## EXERCISE DESCRIPTION
Restate the records below word for word, and omit the images they hold.
---- RECORDS PROVIDED
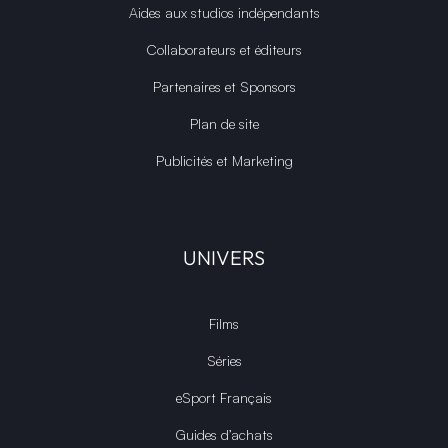
Aides aux studios indépendants
Collaborateurs et éditeurs
Partenaires et Sponsors
Plan de site
Publicités et Marketing
UNIVERS
Films
Séries
eSport Français
Guides d’achats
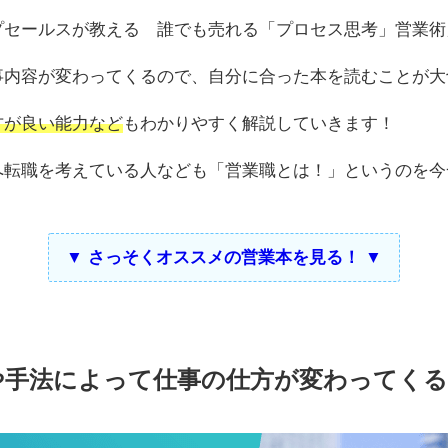
プセールスが教える 誰でも売れる「プロセス思考」営業術
事内容が変わってくるので、自分に合った本を読むことが大
方が良い能力など
もわかりやすく解説していきます！
へ転職を考えている人なども「営業職とは！」というのを今
▼ さっそくオススメの営業本を見る！ ▼
や手法によって仕事の仕方が変わってくる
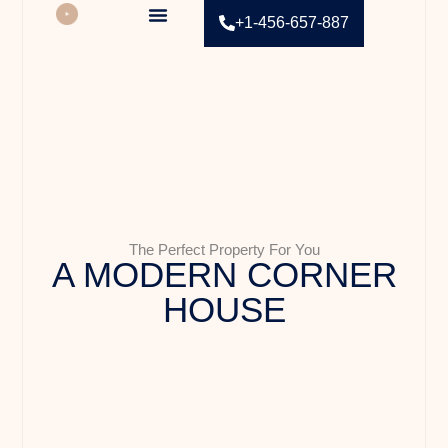
+1-456-657-887
Contact Us
The Perfect Property For You
A MODERN CORNER
HOUSE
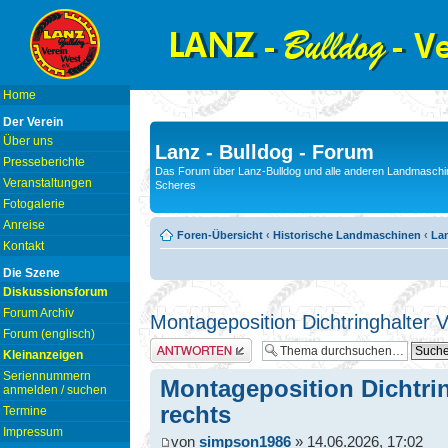
Home
Der Verein
Über uns
Lanz - Bulldog - Forum
Presseberichte
Das Forum über Lanz-Bulldog und alle anderen Landmaschin
Veranstaltungen
Scheres
Fotogalerie
Anreise
Foren-Übersicht
‹
Historische Landmaschinen
‹
Lan
Kontakt
Die Szene
Diskussionsforum
Forum Archiv
Montageposition Dichtringhalter Vo
Forum (englisch)
Antwort erstellen
Kleinanzeigen
Seriennummern
Montageposition Dichtrin
anmelden / suchen
rechts
Termine
Impressum
von
simpson1986
» 14.06.2026, 17:02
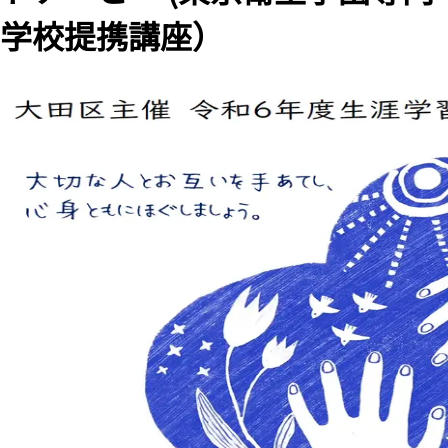
学校提携講座）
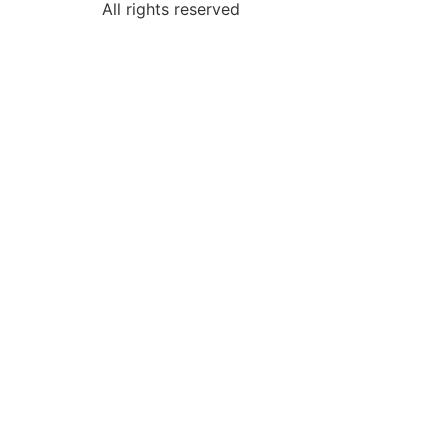
All rights reserved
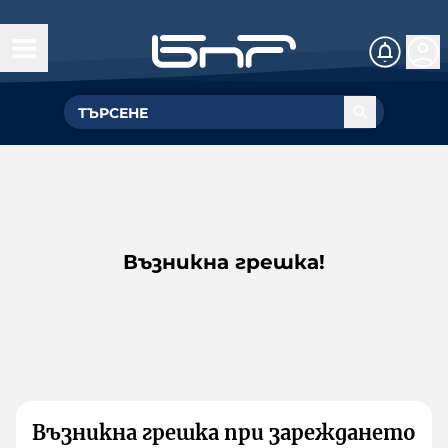
Възникна грешка!
Възникна грешка при зареждането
--------
## ANSWER TO THE EXERCISE
Aides aux studios indépendants
Collaborateurs et éditeurs
Partenaires et Sponsors
Plan de site
Publicités et Marketing
UNIVERS
Films
Séries
eSport Français
Guides d’achats
プセールスが教える 誰でも売れる「プロセス思考」営業術
事内容が変わってくるので、自分に合った本を読むことが大
方が良い能力など
もわかりやすく解説していきます！
へ転職を考えている人なども「営業職とは！」というのを今
▼ さっそくオススメの営業本を見る！ ▼
や手法によって仕事の仕方が変わってくる
+1-456-657-887
Contact Us
The Perfect Property For You
A MODERN CORNER
HOUSE
Home
Der Verein
Über uns
Lanz - Bulldog - Forum
Presseberichte
Das Forum über Lanz-Bulldog und alle anderen Landmaschin
Veranstaltungen
Scheres
Fotogalerie
Anreise
Foren-Übersicht
‹
Historische Landmaschinen
‹
Lan
Kontakt
Die Szene
Diskussionsforum
Forum Archiv
Montageposition Dichtringhalter Vo
Forum (englisch)
Antwort erstellen
Kleinanzeigen
Seriennummern
Montageposition Dichtrin
anmelden / suchen
rechts
Termine
Impressum
von
simpson1986
» 14.06.2026, 17:02
学校提携講座）
All rights reserved
Възникна грешка!
Възникна грешка при зареждането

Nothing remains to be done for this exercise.